Start of Excerpted records
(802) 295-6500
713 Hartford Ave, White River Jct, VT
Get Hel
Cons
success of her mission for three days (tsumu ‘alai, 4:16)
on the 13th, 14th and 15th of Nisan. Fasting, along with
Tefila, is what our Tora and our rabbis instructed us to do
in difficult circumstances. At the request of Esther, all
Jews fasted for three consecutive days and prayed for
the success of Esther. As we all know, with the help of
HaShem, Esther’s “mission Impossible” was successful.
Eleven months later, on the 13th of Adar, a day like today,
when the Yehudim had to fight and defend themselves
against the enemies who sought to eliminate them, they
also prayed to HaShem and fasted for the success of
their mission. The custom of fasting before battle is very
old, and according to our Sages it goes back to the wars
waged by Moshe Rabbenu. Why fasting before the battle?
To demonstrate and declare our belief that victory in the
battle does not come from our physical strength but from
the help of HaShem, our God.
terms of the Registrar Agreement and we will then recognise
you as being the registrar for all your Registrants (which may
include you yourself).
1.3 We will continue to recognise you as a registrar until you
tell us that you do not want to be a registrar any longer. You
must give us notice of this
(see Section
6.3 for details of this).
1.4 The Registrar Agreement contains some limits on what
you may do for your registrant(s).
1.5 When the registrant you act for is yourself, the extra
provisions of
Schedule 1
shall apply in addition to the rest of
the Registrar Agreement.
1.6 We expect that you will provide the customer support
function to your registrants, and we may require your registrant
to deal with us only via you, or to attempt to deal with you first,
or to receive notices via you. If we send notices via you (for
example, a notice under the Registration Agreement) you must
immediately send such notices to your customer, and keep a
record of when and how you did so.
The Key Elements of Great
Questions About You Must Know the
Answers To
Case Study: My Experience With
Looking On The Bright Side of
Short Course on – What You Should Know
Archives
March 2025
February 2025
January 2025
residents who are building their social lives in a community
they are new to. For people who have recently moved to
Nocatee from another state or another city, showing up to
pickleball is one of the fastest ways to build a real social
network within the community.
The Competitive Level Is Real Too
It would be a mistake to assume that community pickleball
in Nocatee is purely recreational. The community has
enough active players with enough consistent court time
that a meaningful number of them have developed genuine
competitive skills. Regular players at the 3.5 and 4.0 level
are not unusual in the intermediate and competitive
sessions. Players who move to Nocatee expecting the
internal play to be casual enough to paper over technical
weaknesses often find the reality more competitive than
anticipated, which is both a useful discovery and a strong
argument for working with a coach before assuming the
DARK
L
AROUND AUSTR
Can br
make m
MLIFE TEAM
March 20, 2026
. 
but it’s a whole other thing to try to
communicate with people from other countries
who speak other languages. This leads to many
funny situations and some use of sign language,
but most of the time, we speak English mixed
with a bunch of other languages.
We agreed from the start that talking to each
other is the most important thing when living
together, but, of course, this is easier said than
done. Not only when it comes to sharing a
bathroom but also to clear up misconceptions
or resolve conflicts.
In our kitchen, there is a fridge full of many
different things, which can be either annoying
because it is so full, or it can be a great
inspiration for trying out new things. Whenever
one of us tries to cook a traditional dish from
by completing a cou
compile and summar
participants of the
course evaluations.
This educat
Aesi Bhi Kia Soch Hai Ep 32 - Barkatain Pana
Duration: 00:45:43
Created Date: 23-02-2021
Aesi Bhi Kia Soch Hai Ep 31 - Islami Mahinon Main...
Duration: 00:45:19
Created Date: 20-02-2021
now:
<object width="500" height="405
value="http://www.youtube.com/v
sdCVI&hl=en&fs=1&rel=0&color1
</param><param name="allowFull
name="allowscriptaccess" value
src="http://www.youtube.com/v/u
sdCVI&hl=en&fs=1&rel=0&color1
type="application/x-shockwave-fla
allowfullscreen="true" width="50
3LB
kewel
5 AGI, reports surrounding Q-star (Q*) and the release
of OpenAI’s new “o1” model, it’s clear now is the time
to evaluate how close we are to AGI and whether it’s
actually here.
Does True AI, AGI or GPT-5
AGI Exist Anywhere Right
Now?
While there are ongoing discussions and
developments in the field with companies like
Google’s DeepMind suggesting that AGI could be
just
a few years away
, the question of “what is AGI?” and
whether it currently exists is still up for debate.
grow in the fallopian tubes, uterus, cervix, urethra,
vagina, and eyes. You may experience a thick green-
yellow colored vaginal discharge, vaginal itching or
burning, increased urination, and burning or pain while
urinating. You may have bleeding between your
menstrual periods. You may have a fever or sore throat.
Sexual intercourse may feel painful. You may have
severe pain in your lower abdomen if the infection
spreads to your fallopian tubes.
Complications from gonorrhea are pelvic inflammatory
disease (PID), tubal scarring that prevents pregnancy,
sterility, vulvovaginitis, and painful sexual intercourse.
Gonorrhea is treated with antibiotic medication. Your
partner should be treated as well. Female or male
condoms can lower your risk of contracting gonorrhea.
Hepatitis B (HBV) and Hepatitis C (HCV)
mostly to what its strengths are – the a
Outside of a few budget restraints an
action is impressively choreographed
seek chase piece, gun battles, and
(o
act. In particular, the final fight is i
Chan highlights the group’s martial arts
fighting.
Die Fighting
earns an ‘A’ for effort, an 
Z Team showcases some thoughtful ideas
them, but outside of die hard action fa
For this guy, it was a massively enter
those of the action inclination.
End of Excerpted records
Directions for this task:
Give the number of lines in the material above that contain "community", with no other words.

Exercise response:
4